The Greensboro Woolworths desegregated, six months after the primary sit in.

“It is the most important social movement in all of American history,” says Chafe. “And it transforms the country.”

The 4 freshmen from Greensboro have been the spark for all of it. McNeil went on to graduate from A&T in 1963, with a level in engineering and physics.
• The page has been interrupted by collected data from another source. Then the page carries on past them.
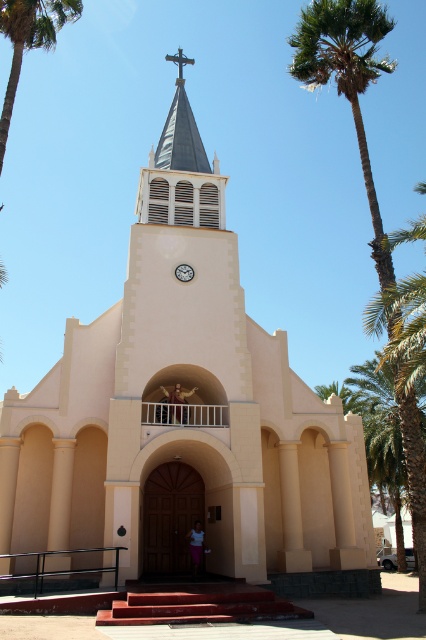 Who is shorter, green leafy palm tree at upper left or smooth beige statue at upper center?

With less height is smooth beige statue at upper center.

Does green leafy palm tree at upper left come behind smooth beige statue at upper center?

No, green leafy palm tree at upper left is in front of smooth beige statue at upper center.

You are a GUI agent. You are given a task and a screenshot of the screen. Output one action in this format:
    pyautogui.click(x=<x>, y=<y>)
    Task: Click on the green leafy palm tree at upper left
    The height and width of the screenshot is (640, 426).
    Given the screenshot: What is the action you would take?
    pyautogui.click(x=29, y=40)

Does smooth beige statue at upper center appear under white fabric person at center?

Incorrect, smooth beige statue at upper center is not positioned below white fabric person at center.

Is smooth beige statue at upper center smaller than white fabric person at center?

Correct, smooth beige statue at upper center occupies less space than white fabric person at center.

Does point (169, 406) come farther from viewer compared to point (196, 522)?

No, it is not.

What are the coordinates of `smooth beige statue at upper center` in the screenshot? It's located at (175, 403).

Does green leafy palm tree at upper left have a larger size compared to white fabric person at center?

Indeed, green leafy palm tree at upper left has a larger size compared to white fabric person at center.

Which is behind, point (17, 26) or point (198, 525)?

The point (198, 525) is behind.

Locate an element on the screen. The image size is (426, 640). green leafy palm tree at upper left is located at coordinates (29, 40).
He then went on to a profession within the Air Force, flying fight missions over Vietnam.

He spent greater than 20 years within the service, six as an officer, the remainder in Air Force Reserves, earlier than retiring as a serious basic.

McNeil settled in New York and had 5 youngsters together with his spouse.

“I think that in retrospect, they don’t have the kind of appreciation of who they were as individual personalities that we might have, for example of John Lewis,” says Chafe.

Courtesy of North Carolina A&T University

On February 1, 1960, North Carolina A&T University college students David Richmond, Franklin McCain, Ezell Blair Jr. (Jibreel Khazan) and Joseph McNeil carried out the notorious lunch counter sit-in on the F.W. Woolworth retailer. An outside statue of the 4 courageous males marks their place in our nation’s Civil Rights historical past.

McNeil and the opposite members of the Greensboro Four had their seminal second earlier than turning 20 and have been celebrated ever since. Their legacies are enshrined with a statue exterior of A&T’s Scott Hall, the place they mentioned the Woolworths plan as freshmen. And in 2010, 50 years to the day after the sudden motion started, a museum opened in downtown Greensboro, the place the lunch counter as soon as stood.

“It made me very proud as an individual have fought for the cause and to continue to do so,” remembered McNeil in 2014. “It made me a better person. It taught me that sometimes difficult things may take a little longer, but if they’re worthwhile doing, you want to hang in there and see it through.”